O ministro das Comunicações, Ricardo Berzoini, questionou neste domingo, 26, em entrevista ao Estado de S. Paulo, a fixação da grande mídia em torno do escândalo de corrupção na Petrobras.

 

Segundo o ministro, a imprensa “esquece” eventos de corrupção de igual magnitude em estados que foram ou estão sendo governados por partidos de oposição ao governo federal.

 

“O curioso é que ninguém se pergunta: será que isso acontece só na Petrobrás? Será que grandes estatais estaduais de governo de outros partidos não estiveram envolvidas também nisso? Será que não cabe um paralelo entre o que aconteceu na Petrobrás com o que aconteceu no Metrô de São Paulo (formação de cartel), o que aconteceu no governo de Minas (mensalão mineiro)nos anos anteriores?”, afirmou Berzoini.

 

Para Berzoini, membro do chamado núcleo duro do segundo governo da presidente Dilma Rousseff, ao divulgar o balanço auditado, a Petrobras toma medidas para garantir a solvência e a fortaleza da empresa e, ao mesmo tempo, dá transparência ao processo contábil.

 

“Acho que é bom para a Petrobrás que se aponte que, daqui para frente, está sendo feito algo novo do ponto de vista da gestão”, afirmou.

 

Questionado sobre o processo de regulamentação da mídia, uma das bandeiras de campanha da presidente, Ricardo Berzoini afirmou que o tema não pode ser tratado como tabu, apesar da pressão dos grandes veículos, contrários à medida.

 

“Se você pegar a lei atual em vigor, de 1962, e não mostrar que ela é a lei em vigor, as pessoas podem dizer: olha, isso aqui está censurando conteúdo. Esse assunto é tão polêmico que tenho assumido a postura como ministro dizendo publicamente que, assim como tem setores que demandam uma mudança forte na regulamentação, tem setores que entendem que não haja mudança nenhuma.
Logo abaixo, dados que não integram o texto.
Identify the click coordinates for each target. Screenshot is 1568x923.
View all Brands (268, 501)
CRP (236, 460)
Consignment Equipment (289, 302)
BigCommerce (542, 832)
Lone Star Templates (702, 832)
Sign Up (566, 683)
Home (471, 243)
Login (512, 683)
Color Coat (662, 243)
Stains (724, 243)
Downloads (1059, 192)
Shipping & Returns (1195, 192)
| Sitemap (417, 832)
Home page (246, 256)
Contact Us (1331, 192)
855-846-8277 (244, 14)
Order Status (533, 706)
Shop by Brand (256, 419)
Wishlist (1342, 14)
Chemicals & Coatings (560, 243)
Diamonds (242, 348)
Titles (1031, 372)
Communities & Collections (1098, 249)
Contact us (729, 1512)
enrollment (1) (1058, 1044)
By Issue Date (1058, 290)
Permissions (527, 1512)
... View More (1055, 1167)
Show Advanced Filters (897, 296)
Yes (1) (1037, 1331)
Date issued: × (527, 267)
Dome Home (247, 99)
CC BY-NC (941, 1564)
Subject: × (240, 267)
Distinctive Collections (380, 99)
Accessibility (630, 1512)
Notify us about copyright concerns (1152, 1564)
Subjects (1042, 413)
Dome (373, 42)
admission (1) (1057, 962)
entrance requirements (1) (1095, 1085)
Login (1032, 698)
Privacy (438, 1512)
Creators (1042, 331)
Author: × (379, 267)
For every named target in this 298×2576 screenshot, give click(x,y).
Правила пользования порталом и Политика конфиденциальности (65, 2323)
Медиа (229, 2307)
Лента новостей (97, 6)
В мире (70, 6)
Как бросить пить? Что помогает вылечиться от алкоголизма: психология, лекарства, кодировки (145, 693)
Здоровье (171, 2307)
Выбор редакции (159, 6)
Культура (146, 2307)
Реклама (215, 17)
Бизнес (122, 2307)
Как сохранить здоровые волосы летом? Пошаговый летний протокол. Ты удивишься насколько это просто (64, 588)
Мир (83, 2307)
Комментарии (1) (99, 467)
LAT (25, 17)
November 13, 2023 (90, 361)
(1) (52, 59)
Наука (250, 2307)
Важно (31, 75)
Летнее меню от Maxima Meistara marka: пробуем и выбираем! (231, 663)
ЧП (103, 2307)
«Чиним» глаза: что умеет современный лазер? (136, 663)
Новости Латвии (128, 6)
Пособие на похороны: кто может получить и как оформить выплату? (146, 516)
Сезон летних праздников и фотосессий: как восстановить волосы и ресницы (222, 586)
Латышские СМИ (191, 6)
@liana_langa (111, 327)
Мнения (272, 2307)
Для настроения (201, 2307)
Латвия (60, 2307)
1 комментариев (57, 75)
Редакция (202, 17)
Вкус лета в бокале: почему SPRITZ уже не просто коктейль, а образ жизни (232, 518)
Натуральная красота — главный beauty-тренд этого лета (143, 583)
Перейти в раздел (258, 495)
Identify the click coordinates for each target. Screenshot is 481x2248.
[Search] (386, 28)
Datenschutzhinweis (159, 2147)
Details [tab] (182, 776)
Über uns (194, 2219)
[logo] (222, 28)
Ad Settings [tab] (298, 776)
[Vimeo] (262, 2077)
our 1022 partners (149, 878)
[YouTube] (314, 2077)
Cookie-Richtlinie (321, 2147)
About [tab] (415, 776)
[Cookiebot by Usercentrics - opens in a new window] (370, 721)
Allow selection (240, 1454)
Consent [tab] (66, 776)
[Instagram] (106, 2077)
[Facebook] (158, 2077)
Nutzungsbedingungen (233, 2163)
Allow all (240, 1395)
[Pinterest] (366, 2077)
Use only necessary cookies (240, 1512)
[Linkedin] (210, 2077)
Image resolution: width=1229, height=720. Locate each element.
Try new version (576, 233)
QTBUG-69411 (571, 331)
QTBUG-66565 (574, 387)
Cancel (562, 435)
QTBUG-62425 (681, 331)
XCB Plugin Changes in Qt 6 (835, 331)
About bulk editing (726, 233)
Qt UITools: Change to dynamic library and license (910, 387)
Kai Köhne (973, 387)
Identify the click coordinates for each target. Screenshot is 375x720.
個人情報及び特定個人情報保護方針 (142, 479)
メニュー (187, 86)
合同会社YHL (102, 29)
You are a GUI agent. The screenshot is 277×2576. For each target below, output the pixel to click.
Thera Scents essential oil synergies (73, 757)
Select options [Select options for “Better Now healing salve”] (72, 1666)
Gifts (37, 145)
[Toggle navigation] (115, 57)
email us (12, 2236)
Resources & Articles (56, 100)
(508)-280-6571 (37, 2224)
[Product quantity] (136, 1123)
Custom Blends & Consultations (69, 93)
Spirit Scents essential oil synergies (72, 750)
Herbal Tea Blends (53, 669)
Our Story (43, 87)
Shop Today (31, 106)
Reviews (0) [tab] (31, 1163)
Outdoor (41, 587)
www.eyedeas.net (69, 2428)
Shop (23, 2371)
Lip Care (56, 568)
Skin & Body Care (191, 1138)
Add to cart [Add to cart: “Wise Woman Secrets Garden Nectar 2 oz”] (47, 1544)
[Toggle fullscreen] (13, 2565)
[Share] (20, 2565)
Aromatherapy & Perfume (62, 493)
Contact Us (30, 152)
E tem setores que nunca pensaram sobre isso. A melhor forma para contribuir para esse debate de maneira não sectária é você estimular o debate”, afirmou.

 

Para Berzoini, não há um foco por parte do PMDB mais de confronto do que de aliança. “Não podemos achar que isso está acontecendo agora. Tem um histórico. Quando Michel Temer foi presidente da Câmara tivemos tensão no governo Lula. Quando Michel foi presidente da Casa o fim do fator previdenciário foi aprovado, e o presidente Lula teve que vetar. Não é verdade que nós tenhamos neste momento uma situação tão diferente do passado, ela é mais tensa, eu reconheço”.